Image recognition has been featured in a wide range of products and more familiar.
Also, image recognition is one of the promising applications realized by video processing engines that accelerate the HD trend in information appliances. At CEATEC JAPAN 2008, we covered image recognition technologies commercialized and relevant fields with future possibilities for popularization.


Applications for video processing engines include SD-to-HD upconversion, video codec, and so on, as previously reported on this website. Since image recognition involves a lot of heavy processing loads, it is suitable for video processing engines, too.
In typical image recognition processing, images input are compensated, and then characteristics are extracted. The extracted characteristics are then compared with the standard patterns for recognition, and the results are output (Figure 1). Applications employing image recognition includes a wide range of fields such as biometrics, machine vision, remote sensing, man-machine interface, medical image recognition, and so forth.
Depending on each application, the objects for detection or recognition vary from human faces, hands, fingerprints (dactylogram), veins, and irises, to wiring shapes of printed circuit boards, scratches on manufactured products, and so on. In image recognition, the computational load is not as demanding if the objects are only detected. On the other hand, it requires more computations to recognize and authenticate individual objects, as in biometrics, which often requires hardware with higher processing performance.
Among a number of image recognition applications, face detection particularly attracts a lot of attention, and many manufacturers demonstrated their products at CEATEC this time also. While digital still cameras featured face detection at CEATEC last year, high-definition camcorders equipped with the latest facial detection technology were outstanding this year.
Sony showed the latest high-definition Handycam, HDR-TG1, which the company announced this April. The HDR-TG1, thanks to the face detection, can detect up to eight human faces in either still images or videos. With actual camcorders, Sony demonstrated to the visitors that anybody could shoot beautiful videos by controlling the focus, exposure, color of skin, and so on (Figure 2 & 3).
Hitachi, Ltd. showed off Wooo DZ-BD10H their high-definition Blu-ray camcorder that supports AVCHD, which Hitachi began shipping in this August. They emphasized Wooo DZ-BD10H features facial detection they call "Kao-pita," allowing to shoot beautiful videos even when the subject is backlit or not at the center of viewfinder (Figure 4).

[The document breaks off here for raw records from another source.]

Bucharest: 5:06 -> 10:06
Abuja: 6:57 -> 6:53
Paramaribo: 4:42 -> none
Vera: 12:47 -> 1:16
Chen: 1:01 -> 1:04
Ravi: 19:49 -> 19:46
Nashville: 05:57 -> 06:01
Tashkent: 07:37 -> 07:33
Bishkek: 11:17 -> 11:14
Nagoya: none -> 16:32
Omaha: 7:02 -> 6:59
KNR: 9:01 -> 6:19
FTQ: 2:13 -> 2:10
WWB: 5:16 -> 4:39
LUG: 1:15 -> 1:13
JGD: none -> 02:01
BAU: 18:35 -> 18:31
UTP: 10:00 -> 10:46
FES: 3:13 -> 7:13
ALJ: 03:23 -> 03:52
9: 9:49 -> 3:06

Besides digital cameras and camcorders for consumers, face detection is also being implemented in videoconferencing systems and other applications. Manufacturers, who want to differentiate their products by adding high value, are fiercely competing. Also, facial recognition, requiring more processing performance than face detection, has been already adopted or applied to security cameras and systems, entry-exit systems, and so on, and the research and development is popular for both hardware and software.

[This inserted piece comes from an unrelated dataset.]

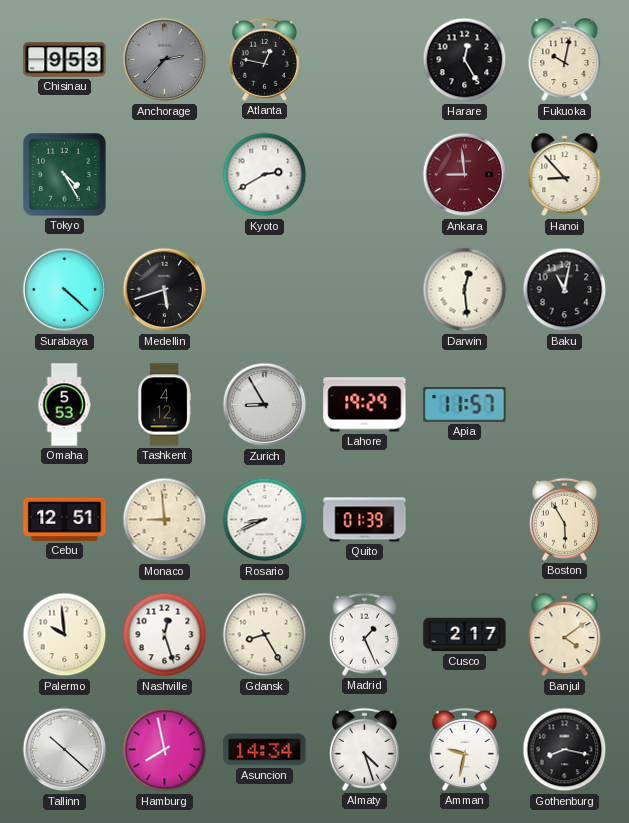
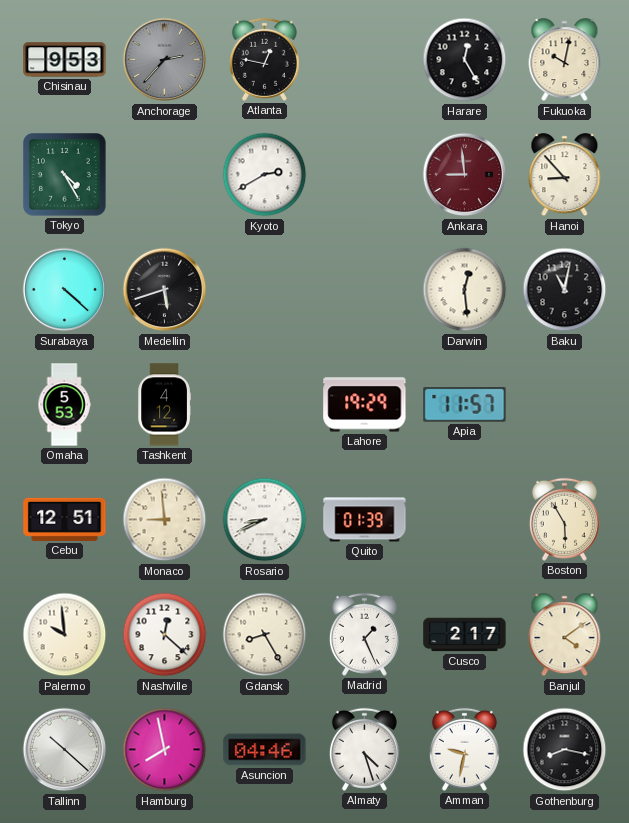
Zurich: 8:55 -> none
Nashville: 12:27 -> 12:22
Asuncion: 14:34 -> 04:46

It is human-machine interface (HMI) that is an anticipated application of image recognition technology in the future. Today, such information appliances as PCs, cellular phones, or DVD recorders have become more advanced with a lot of features. As a result, however, it is quite complicated and difficult to operate them. It is not unusual to use just a fraction of the product features available after all.
There are certain needs for easy-to-use information appliances such that anybody can use them easily. However, it is often pointed out that such complicatedness and difficulty are the cause of the problem, so-called "digital divide."
For example, as a new effort to this man-machine interface issue, Toshiba implemented their gesture interface technology (Gesture Remote-Control in their term) to their entertainment notebook PC, Qosmio, that they began shipping this summer. This exemplifies that image recognition is gradually put into practical use.
This year, Toshiba Semiconductor Company, who last year demonstrated a DVD player on a PC controlled with gesture interface, unveiled a brand-new "healing" application, "Touch Sweet Para-chan*2" with a reference exhibit and stage presentation in their booth (Figure 5).
Touch Sweet Para-chan is a simple game application that a Toshiba engineer developed in a short period of time for this CEATEC, using the hand gesture recognition middleware for their stream processor, SpursEngine. During their in-booth stage presentations, Toshiba elaborated ideas and even had the booth visitors experience the game with gesture interface and score to compete in each demo session (Figure 6).
In Japan, Fixstars, a start-up specialized in Cell/B.E. software development, released a module called CVCell that speeds OpenCV on a Cell/B.E. processor. There may be a chance that the OpenCV/CVCell technology is reused and utilized on SpursEngine.
*1: ^ Created by editorial staff by HD Processing Forum, based on "1.4 Image Recognition Elemental Technology, 1.4.1 Basic Form of Image Recogniton System," Japanese Patent Office website
*2: ^ "PARA-chan" is an iconic character of Toshiba PC & network Company and is used for PC desktop accessory software, sales promotion novelties, and so forth.